In response to the pandemic, many businesses are “accelerating the roadmap” – a COVID-19 catchphrase that could be mistaken for innovation. Aside from immediate responses to new safety concerns and store closures/reopening, that actually means brands are just fine-tuning and speeding up strategies that were already in place.
That might be okay (not amazing), but it could mean there is an innovation chasm coming.
Financial stimulus packages are meant to return a feeling of normalcy to people. But with much of the mental stimulus cut off, I’m afraid that once businesses speed through their roadmaps with fewer happy accidents along the way, there could be an innovation famine at the end.
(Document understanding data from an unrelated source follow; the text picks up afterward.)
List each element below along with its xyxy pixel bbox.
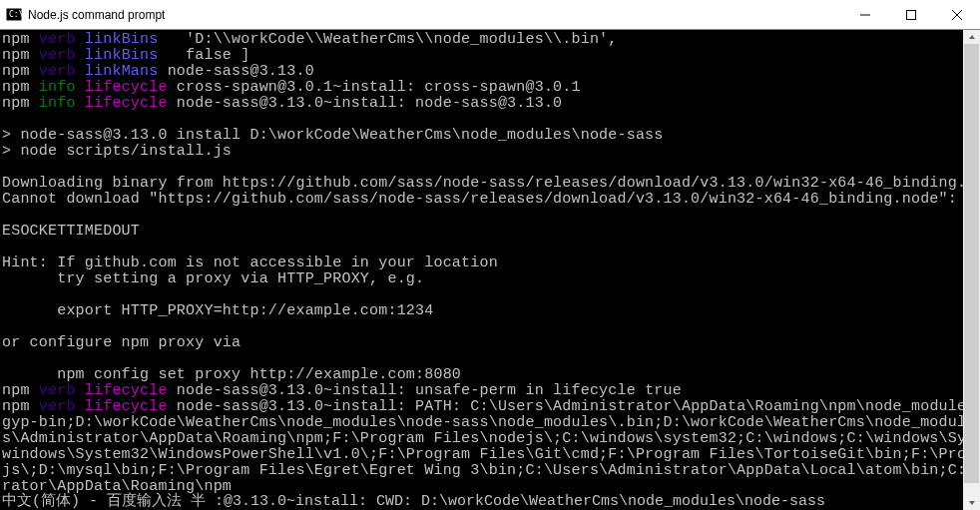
minimize-button[interactable] (842, 0, 888, 29)
terminal-line: Hint: If github.com is not accessible in… (2, 255, 980, 271)
scroll-up-arrow[interactable] (963, 30, 980, 44)
close-button[interactable] (934, 0, 980, 29)
terminal-line: > node scripts/install.js (2, 144, 980, 160)
terminal-line: windows\System32\WindowsPowerShell\v1.0\… (2, 447, 980, 463)
terminal-line: js\;D:\mysql\bin;F:\Program Files\Egret\… (2, 463, 980, 479)
maximize-button[interactable] (888, 0, 934, 29)
ime-status-bar: 中文(简体) - 百度输入法 半 :@3.13.0~install: CWD: … (0, 494, 825, 510)
terminal-line: export HTTP_PROXY=http://example.com:123… (2, 303, 980, 319)
cmd-icon: C:\ (6, 7, 22, 23)
terminal-line (2, 240, 980, 255)
terminal-line: npm config set proxy http://example.com:… (2, 367, 980, 383)
window-buttons (842, 0, 980, 29)
scroll-down-arrow[interactable] (963, 496, 980, 510)
terminal-output[interactable]: npm verb linkBins 'D:\\workCode\\Weather… (0, 30, 980, 510)
terminal-line: > node-sass@3.13.0 install D:\workCode\W… (2, 128, 980, 144)
terminal-line (2, 112, 980, 128)
terminal-line: npm verb linkBins 'D:\\workCode\\Weather… (2, 32, 980, 48)
svg-marker-7 (969, 501, 975, 505)
terminal-line (2, 351, 980, 367)
terminal-line (2, 160, 980, 176)
terminal-line: s\Administrator\AppData\Roaming\npm;F:\P… (2, 431, 980, 447)
terminal-line: npm verb lifecycle node-sass@3.13.0~inst… (2, 399, 980, 415)
window-title: Node.js command prompt (28, 8, 842, 22)
svg-marker-6 (969, 35, 975, 39)
terminal-line: ESOCKETTIMEDOUT (2, 224, 980, 240)
terminal-line: npm info lifecycle cross-spawn@3.0.1~ins… (2, 80, 980, 96)
terminal-line: npm verb linkBins false ] (2, 48, 980, 64)
terminal-line: npm verb linkMans node-sass@3.13.0 (2, 64, 980, 80)
terminal-line: npm info lifecycle node-sass@3.13.0~inst… (2, 96, 980, 112)
terminal-line: Downloading binary from https://github.c… (2, 176, 980, 192)
svg-rect-3 (907, 10, 916, 19)
terminal-line: or configure npm proxy via (2, 335, 980, 351)
terminal-line: npm verb lifecycle node-sass@3.13.0~inst… (2, 383, 980, 399)
titlebar: C:\ Node.js command prompt (0, 0, 980, 30)
scroll-thumb[interactable] (964, 44, 979, 483)
terminal-line: try setting a proxy via HTTP_PROXY, e.g. (2, 271, 980, 287)
terminal-line (2, 287, 980, 303)
terminal-line: gyp-bin;D:\workCode\WeatherCms\node_modu… (2, 415, 980, 431)
svg-text:C:\: C:\ (9, 10, 22, 19)
terminal-line (2, 319, 980, 335)
scrollbar[interactable] (963, 30, 980, 510)
terminal-line (2, 208, 980, 224)
terminal-line: Cannot download "https://github.com/sass… (2, 192, 980, 208)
Brands could be at risk for stagnation without a clear path forward. I can just imagine everyone looking around and asking, “What now?”
That’s not to say we should hop on a plane in search of insights that were at our fingertips just a few months ago (sigh). What we can do, though, is come out of our proverbial caves and find ways to kick-start innovation amidst our circumstances – not just wait it out until those circumstances don’t exist anymore.
I’ve come to view the pandemic lockdowns and restrictions as additional variables that we have to now problem-solve against, new constraints we have to accept. Our How-Might-We statements need to shift to new human needs. As the world feels smaller and more myopic, as soundbites oversimplify truly complex issues, we have to proactively expand our bubbles, proactively seek out different perspectives, and find the freedom we need to innovate.
It may not be a Grubhub moment, exactly, but the pursuit is full of possibility. And that’s what we’re all hungry for.
Sean Claessen is chief strategy officer at Bond Brand Loyalty.